Washington, United States — A senior Federal Reserve official said Thursday that some central bank policy adjustments will likely be warranted as inflation slows and the labor market gradually cools.
But San Francisco Fed President Mary Daly, in a media interview, did not commit to a timing for this shift, maintaining that officials will remain data-dependent in their decisions.
Daly’s comments come shortly after government figures showed that inflation eased more than anticipated last month, with the consumer price index up 3.0 percent — down from 3.3 percent in May.
READ: US consumer inflation eases to 3.0% in June — gov’t
The smaller increase has fueled optimism that the Fed can start cutting interest rates in September, after holding the benchmark lending rate at a decades-high level for months to fight stubborn inflation.
The US central bank had rapidly hiked rates in 2022 as prices surged, in a bid to ease demand.
It is clear that “monetary policy is working,” Daly noted on Thursday.
The inflation data is increasing confidence that the United States is on a path towards policymakers’ two percent target.
“But there remains considerable uncertainty about how the economy will evolve, and we have to think in scenarios as we navigate the future path of policy,” she said.
She cautioned as well that progress on inflation is “going to be bumpy.”

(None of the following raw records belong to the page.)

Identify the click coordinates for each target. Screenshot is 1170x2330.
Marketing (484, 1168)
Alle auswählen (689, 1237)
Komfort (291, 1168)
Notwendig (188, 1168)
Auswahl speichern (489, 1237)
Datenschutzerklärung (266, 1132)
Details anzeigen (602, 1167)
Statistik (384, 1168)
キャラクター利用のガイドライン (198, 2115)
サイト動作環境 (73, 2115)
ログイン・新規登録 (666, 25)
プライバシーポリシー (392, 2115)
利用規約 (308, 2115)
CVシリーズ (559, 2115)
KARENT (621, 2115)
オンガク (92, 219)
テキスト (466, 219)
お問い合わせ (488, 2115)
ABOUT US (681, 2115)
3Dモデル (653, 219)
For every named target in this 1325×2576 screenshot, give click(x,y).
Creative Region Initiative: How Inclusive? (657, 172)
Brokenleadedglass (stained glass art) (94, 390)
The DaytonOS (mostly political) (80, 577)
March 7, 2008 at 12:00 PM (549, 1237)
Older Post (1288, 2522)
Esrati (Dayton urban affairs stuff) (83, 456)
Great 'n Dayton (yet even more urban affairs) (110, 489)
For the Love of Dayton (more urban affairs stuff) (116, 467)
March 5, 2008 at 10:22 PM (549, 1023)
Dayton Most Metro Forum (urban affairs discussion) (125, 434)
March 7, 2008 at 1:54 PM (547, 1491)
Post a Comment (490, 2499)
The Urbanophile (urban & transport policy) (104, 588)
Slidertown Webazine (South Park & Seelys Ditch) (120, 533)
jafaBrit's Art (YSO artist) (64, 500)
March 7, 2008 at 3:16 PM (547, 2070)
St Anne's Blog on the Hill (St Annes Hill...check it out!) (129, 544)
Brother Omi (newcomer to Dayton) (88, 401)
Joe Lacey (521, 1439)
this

READ: Fed would not wait for 2% inflation to consider rate cut: Powell
Besides inflation, Daly noted that the labor market is at a point where additional slowing is more likely to result in a rise in unemployment.
She added that policymakers will have to monitor this area as they mull future rate decisions.
Earlier this week, Fed Chair Jerome Powell told lawmakers that labor market conditions appear to have returned to where they stood on the eve of the pandemic, “strong, but not overheated.”